How to verify atomic operations on multithreaded and multicore platforms in C?

Question

I am trying to understand the atomic operations, and I have prepared the sample code below. But I am getting the same result - 150 - when I define one of these conditional compilation flags - MUTEX, ATOMIC and NONE.

How can I verify inter-threaded arithmetic operations are working properly?

My pc is "2.6.35-30-generic #61-Ubuntu SMP x86_64 GNU/Linux" and it has 4 cores.

#include <stdio.h>
#include <stdlib.h>
#include <stdint.h>
#include <pthread.h>
#include <sys/types.h>

#define THREAD_NUM 10
#define INC_NUM 15

//#define MUTEX
#define ATOMIC
//#define NONE

volatile int g_counter = 0;


void *thread_func(void *ptr);
pthread_mutex_t thread_mutex = PTHREAD_MUTEX_INITIALIZER;

int main(int argc ,char **argv) {

    pthread_t thread[THREAD_NUM];

    int  iret[THREAD_NUM];
    int nt;
    for (nt = 0; nt<THREAD_NUM; nt++)
        iret[nt] = pthread_create( &thread[nt], NULL, thread_func, NULL);

    for (nt = 0; nt<THREAD_NUM; nt++)
        pthread_join(thread[nt], NULL);

    printf("counter val = %d\n", g_counter);
    return 0;
}


void *thread_func(void *ptr) {
    int cnt;
    for (cnt = 0; cnt<INC_NUM; cnt++) {
#ifdef MUTEX
        pthread_mutex_lock( &thread_mutex );
        g_counter++;
        pthread_mutex_unlock(&thread_mutex);
#endif
#ifdef ATOMIC
        __sync_fetch_and_add(&g_counter, 1);
#endif
#ifdef NONE
        g_counter++;
#endif
    }

    return NULL;
}

Answer 1

When I ran your code with INC_NUM of 100000, I got significantly differing values -- with NONE defined, the sum was never the correct value of 1000000. Your INC_NUM value is too small.

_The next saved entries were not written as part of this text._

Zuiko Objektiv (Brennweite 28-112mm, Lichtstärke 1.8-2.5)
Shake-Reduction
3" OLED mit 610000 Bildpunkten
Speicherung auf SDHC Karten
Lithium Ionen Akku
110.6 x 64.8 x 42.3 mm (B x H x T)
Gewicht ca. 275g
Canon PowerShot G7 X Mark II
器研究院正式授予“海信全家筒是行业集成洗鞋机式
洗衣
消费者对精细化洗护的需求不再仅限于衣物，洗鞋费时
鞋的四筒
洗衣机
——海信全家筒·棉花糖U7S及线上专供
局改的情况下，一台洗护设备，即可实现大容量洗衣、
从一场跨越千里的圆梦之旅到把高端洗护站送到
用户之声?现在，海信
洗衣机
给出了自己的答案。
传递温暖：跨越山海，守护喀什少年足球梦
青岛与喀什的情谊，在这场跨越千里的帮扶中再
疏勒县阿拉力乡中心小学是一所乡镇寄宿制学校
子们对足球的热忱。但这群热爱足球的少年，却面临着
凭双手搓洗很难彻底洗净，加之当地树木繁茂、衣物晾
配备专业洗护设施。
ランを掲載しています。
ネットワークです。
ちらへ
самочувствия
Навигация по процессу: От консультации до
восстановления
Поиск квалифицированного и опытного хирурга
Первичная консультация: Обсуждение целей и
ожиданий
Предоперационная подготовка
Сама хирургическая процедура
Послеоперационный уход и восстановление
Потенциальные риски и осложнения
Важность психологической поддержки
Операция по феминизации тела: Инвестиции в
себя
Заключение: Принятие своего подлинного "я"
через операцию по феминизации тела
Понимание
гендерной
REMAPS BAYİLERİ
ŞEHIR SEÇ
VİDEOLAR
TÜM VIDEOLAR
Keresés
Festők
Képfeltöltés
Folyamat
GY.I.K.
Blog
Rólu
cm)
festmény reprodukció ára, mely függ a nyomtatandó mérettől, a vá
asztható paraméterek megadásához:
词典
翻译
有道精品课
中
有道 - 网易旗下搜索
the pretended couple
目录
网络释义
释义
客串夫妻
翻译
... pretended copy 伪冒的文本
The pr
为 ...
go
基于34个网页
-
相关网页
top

There was no difference between MUTEX and ATOMIC, (nor should there be, of course), although I assume there will be performance differences.

You might find it informative to modify your code to show the order in which threads start and finish, as below:

#include <stdio.h>
#include <stdlib.h>
#include <stdint.h>
#include <pthread.h>
#include <sys/types.h>

#define THREAD_NUM 10
#define INC_NUM 100000

//#define MUTEX
//  #define ATOMIC
#define NONE

volatile int g_counter = 0;


void *thread_func(void *ptr);
pthread_mutex_t thread_mutex = PTHREAD_MUTEX_INITIALIZER;

int main(int argc ,char **argv) {

    pthread_t thread[THREAD_NUM];

    int  iret[THREAD_NUM];
    int nt;
    for (nt = 0; nt<THREAD_NUM; nt++)
        iret[nt] = pthread_create( &thread[nt], NULL, thread_func, (void *)nt);

    for (nt = 0; nt<THREAD_NUM; nt++)
        pthread_join(thread[nt], NULL);

    printf("counter val = %d\n", g_counter);
    return 0;
}


void *thread_func(void *ptr) {
    int cnt;
    printf("Thread %d started.\n", (int)ptr);
    for (cnt = 0; cnt<INC_NUM; cnt++) {
#ifdef MUTEX
        pthread_mutex_lock( &thread_mutex );
        g_counter++;
        pthread_mutex_unlock(&thread_mutex);
#endif
#ifdef ATOMIC
        __sync_fetch_and_add(&g_counter, 1);
#endif
#ifdef NONE
        g_counter++;
#endif
    }
    printf("Thread %d finished.\n", (int)ptr);

    return NULL;
}

Answer 2

The loop needs to be larger than 150! try 1,000,000.